Ogadinma Or, Everything Will be All Right tells the story of the naïve and trusting teenager Ogadinma as she battles against Nigeria’s societal expectations in the 1980s. After a rape and unwanted pregnancy leave her exiled from her family in Kano, thwarting her plans to go to university, she is sent to her aunt’s in Lagos and pressured into a marriage with an older man. When their whirlwind romance descends into abuse and indignity, Ogadinma is forced to channel her independence and resourcefulness to escape a fate that appears all but inevitable. Ogadinma, the UK debut by Ukamaka Olisakwe, introduces a heroine for whom it is impossible not to root, and announces the author as a gifted chronicler of the patriarchal experience.
Ogadinma is not your everyday coming of age story.
The protagonist’s story, especially in the light of recent events in Nigeria, could not be more timely or pertinent. It is a touching and too-often relatable tale for women around the world. A story that is at once truly Nigerian and undoubtedly global.
[Ogadinma is] a story that is at once truly Nigerian and undoubtedly global.
In countries like Nigeria, gender and race don’t necessarily intersect and impact women’s lives in the same way as in majority white countries.

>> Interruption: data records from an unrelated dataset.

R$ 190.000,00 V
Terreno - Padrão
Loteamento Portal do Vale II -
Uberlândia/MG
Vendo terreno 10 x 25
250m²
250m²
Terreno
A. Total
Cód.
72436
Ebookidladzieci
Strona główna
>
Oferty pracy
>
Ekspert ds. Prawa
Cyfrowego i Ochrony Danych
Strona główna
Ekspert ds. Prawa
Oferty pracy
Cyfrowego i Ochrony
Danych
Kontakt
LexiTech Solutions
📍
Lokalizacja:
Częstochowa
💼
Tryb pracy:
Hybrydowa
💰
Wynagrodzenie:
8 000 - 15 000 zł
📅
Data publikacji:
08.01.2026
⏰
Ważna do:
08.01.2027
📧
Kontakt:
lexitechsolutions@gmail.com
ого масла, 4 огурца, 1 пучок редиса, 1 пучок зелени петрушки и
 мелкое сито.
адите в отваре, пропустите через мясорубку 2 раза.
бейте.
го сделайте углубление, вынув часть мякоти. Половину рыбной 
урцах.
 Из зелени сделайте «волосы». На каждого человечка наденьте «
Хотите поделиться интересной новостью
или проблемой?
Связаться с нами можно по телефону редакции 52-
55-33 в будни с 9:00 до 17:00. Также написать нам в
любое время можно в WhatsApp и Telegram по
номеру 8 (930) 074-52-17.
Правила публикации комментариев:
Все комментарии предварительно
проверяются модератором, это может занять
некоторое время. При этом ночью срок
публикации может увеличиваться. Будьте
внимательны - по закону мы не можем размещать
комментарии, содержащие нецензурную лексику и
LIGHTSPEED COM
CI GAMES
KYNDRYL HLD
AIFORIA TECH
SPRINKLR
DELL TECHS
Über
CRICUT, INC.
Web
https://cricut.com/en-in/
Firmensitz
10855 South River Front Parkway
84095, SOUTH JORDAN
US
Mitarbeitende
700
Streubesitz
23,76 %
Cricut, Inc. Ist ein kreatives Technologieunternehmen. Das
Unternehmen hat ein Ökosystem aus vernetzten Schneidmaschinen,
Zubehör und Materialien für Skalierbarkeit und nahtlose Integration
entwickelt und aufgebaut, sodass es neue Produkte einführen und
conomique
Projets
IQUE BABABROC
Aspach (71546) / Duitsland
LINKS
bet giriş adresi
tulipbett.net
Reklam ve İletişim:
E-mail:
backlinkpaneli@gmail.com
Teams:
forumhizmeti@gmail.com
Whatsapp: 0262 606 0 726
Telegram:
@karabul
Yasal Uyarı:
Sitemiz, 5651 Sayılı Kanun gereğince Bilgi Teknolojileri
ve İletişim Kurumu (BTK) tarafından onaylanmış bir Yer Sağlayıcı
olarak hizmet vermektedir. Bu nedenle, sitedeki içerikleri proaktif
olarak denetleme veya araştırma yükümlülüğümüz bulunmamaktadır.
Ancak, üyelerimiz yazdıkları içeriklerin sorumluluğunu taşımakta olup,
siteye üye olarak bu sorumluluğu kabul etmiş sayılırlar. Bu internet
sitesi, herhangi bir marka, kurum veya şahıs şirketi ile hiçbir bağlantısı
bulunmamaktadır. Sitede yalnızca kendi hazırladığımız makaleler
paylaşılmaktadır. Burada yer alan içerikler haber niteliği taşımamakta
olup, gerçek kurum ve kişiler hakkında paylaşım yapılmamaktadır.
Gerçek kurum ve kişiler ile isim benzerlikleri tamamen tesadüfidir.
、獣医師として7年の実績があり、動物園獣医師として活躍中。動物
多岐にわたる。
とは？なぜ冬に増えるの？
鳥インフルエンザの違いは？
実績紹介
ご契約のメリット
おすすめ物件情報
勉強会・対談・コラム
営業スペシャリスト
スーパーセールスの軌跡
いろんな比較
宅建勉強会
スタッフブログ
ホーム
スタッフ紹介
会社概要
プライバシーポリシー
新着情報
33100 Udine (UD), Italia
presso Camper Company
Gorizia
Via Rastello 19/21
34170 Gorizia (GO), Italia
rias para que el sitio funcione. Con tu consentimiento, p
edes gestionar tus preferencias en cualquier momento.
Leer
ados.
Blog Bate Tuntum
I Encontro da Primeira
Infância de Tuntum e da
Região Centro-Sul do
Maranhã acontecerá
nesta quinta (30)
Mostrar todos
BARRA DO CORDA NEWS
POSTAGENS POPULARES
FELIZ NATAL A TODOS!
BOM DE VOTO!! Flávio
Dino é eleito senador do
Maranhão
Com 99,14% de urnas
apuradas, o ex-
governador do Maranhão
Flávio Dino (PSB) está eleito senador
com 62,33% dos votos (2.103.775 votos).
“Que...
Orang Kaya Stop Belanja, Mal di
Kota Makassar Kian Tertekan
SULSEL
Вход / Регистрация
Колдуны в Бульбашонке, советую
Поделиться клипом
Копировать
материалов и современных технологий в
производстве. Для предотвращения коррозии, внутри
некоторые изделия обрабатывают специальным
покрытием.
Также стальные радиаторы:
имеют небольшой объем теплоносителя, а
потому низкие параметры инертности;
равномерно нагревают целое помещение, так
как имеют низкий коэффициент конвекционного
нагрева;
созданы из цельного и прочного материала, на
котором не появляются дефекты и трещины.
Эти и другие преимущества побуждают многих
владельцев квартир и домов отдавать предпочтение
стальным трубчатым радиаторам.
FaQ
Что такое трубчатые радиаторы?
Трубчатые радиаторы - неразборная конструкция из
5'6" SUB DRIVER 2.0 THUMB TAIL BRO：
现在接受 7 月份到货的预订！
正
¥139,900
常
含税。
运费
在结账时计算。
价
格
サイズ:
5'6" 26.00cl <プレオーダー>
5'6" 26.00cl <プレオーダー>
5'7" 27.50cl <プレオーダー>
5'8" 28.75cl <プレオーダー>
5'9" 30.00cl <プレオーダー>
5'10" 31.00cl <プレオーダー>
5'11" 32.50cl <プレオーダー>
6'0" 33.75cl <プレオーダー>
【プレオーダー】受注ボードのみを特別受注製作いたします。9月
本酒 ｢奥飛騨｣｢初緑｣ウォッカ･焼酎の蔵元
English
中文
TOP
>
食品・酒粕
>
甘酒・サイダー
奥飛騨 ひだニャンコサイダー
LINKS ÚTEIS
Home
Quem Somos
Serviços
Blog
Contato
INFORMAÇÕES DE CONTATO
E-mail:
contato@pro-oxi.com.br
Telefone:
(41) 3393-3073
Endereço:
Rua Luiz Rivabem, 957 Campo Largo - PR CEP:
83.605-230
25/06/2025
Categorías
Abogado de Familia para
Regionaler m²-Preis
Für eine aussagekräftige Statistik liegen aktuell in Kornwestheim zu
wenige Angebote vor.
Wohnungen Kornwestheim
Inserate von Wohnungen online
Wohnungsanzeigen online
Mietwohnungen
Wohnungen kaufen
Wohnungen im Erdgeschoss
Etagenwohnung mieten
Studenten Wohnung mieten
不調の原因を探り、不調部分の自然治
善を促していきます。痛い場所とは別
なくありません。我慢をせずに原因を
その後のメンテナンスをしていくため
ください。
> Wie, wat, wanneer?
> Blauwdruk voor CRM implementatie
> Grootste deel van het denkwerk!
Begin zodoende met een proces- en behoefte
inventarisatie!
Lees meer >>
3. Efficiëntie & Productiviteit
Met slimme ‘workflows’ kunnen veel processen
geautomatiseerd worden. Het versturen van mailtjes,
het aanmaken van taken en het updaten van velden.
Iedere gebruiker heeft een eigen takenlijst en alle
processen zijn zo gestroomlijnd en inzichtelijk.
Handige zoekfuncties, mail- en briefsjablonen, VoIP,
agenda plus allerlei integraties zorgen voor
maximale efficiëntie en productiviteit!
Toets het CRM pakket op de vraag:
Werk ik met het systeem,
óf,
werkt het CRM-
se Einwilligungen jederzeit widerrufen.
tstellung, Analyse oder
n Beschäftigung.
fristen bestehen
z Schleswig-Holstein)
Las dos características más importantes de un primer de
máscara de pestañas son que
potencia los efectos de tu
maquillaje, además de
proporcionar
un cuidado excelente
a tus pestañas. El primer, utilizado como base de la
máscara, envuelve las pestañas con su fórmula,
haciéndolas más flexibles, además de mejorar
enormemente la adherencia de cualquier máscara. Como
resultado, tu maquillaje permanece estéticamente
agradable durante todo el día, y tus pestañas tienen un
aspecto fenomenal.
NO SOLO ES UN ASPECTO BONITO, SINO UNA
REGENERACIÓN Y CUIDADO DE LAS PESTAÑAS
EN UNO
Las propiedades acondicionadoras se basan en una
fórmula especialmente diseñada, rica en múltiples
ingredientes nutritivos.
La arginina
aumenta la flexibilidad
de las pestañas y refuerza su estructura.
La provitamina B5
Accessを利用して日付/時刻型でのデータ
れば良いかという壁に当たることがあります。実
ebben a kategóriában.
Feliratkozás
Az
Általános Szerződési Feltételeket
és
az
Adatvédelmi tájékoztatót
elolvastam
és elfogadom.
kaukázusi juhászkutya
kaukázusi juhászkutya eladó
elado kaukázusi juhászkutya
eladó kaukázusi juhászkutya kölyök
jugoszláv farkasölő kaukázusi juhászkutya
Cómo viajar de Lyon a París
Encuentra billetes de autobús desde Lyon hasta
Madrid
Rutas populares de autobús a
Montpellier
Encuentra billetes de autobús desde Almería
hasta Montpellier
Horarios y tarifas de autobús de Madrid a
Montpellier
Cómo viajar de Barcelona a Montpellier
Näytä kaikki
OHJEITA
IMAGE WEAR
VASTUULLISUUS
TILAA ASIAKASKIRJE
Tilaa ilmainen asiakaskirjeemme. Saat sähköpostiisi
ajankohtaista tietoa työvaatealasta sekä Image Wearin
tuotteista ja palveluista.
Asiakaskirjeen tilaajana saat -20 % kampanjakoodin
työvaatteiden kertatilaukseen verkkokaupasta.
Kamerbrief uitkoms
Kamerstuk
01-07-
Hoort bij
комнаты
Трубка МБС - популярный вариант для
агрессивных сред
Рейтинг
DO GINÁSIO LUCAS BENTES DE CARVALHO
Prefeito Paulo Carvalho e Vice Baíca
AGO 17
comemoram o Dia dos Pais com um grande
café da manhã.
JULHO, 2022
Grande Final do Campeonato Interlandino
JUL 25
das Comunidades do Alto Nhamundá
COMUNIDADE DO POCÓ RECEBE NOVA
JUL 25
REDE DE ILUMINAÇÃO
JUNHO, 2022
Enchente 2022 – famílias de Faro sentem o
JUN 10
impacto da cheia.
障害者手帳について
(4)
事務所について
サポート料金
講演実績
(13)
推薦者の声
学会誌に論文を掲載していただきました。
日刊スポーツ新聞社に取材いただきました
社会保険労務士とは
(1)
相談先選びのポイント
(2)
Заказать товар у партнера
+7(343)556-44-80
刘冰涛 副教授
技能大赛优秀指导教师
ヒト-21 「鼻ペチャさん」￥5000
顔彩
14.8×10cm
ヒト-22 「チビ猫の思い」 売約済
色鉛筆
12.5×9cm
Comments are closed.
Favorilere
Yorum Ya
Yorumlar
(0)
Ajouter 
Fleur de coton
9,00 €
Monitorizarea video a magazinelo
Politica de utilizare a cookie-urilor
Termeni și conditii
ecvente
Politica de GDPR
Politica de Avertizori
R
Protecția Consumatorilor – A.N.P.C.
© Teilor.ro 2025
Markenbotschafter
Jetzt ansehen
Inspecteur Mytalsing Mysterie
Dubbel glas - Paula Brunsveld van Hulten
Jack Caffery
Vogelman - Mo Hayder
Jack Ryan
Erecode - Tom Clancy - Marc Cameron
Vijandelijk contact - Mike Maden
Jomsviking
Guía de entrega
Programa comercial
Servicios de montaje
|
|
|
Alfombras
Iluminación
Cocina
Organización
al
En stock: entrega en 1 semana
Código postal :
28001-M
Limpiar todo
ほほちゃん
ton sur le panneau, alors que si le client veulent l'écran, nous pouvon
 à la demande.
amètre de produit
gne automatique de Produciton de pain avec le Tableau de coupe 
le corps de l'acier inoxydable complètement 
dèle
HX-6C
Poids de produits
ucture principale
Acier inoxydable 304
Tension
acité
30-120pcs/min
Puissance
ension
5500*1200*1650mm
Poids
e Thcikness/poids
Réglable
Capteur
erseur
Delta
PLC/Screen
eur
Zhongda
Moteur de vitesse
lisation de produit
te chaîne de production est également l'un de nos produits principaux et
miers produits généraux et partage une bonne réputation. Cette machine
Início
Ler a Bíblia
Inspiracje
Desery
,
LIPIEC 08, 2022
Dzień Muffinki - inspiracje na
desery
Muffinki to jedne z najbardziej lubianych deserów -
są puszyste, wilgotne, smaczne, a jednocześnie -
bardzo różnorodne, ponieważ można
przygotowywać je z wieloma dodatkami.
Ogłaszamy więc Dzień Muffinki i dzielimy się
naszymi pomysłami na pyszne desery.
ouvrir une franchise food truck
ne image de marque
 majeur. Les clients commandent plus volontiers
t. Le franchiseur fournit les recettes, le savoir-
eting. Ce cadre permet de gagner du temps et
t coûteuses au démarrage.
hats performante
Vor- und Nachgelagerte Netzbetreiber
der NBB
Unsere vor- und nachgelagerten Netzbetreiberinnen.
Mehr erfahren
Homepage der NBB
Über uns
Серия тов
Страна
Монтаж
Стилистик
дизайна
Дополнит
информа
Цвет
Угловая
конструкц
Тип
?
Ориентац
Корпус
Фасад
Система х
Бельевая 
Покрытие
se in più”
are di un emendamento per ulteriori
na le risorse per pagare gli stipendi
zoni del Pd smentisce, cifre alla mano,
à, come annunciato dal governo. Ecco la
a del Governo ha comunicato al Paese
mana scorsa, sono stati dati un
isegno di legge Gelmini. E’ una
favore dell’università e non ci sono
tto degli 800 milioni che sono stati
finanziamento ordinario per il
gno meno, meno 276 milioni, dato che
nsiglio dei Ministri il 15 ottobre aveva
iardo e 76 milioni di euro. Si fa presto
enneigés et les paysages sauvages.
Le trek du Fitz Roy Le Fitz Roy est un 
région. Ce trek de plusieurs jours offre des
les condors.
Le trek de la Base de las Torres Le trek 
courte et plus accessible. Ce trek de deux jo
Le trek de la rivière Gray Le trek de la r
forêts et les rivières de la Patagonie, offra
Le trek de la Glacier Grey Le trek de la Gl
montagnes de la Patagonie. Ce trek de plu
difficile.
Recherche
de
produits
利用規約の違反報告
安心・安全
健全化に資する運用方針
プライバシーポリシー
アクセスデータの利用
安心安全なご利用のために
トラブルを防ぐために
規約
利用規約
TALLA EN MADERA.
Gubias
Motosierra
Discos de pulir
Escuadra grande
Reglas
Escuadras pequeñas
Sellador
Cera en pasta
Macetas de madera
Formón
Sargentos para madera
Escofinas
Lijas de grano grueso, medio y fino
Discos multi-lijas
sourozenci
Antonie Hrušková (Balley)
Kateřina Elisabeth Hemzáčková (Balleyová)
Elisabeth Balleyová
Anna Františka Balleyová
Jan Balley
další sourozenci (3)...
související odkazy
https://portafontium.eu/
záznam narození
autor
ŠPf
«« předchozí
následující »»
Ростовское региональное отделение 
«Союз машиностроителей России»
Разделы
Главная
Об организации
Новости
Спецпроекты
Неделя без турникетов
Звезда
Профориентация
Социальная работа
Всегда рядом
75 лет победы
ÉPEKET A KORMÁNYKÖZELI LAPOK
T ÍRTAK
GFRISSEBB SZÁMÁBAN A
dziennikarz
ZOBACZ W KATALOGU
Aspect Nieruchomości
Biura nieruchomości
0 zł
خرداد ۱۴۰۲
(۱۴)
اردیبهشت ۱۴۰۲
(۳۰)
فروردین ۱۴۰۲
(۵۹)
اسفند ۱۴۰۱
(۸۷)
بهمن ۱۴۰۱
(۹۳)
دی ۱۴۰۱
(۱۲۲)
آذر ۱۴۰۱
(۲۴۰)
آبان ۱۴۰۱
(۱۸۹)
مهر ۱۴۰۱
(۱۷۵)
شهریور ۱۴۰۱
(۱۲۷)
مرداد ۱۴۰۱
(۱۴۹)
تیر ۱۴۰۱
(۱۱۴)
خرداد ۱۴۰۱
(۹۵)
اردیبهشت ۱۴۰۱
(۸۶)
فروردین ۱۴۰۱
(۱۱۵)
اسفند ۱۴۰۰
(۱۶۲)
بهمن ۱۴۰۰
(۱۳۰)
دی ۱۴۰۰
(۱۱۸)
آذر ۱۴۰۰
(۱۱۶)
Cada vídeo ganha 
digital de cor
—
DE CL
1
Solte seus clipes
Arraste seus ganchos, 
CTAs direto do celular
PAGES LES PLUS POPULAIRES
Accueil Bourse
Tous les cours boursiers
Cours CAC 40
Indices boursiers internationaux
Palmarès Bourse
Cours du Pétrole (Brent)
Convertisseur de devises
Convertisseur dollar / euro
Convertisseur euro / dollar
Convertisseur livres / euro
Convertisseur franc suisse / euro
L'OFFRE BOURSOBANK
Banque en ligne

What does intersect and negatively impact women’s lives, however, is gender and class, and the author reminds us of that, throughout this novel. While Ogadinma suffers because of her father’s lack of status and money, her counterpart, Ifeoma, for example, is allowed to live a relatively freer life because her family background is more secure. While looking at the role of class in Nigerian society, ‘Ogadinma’ aptly charts the well-known story of gendered oppression and female awakening and resistance in a beautiful, readable, and empathetic way.
The protagonist is an irresistible heroine, who morphs from being an abused young woman into an independently thinking woman, who has had enough and decides to take matters into her own hands.
[…] this novel not only delivers a searing account of women’s lives and treatment in a patriarchal society, but also bite-sized history lessons on Nigeria.
Her story unfolds against the troubled years of military dictatorship in the 1980s Nigeria, and memories of the civil war just over a decade before. Thus, this novel not only delivers a searing account of women’s lives and treatment in a patriarchal society, but also bite-sized history lessons on Nigeria. It is quite a task for a writer to make sure the historical background doesn’t drown out the story (and vice-versa), but Ukamaka Olisakwe effortlessly manages to highlight both a troubled past and present, while telling a grippy story.
In this novel, African feminism and the ruthless exposing of the damaging impact of patriarchy on women creatively and inextricably co-exist against the examination of the historical background in which the story unfolds.
Ogadinma is an impressive coming-of-age story that offers valuable social and historical insights into a society that has been described and defined through stereotyped or distorted narratives for too long.
This is a moving and extremely pertinent book that I’d recommend to anyone to read – or, it is yet another testament that Nigerians just know how to write.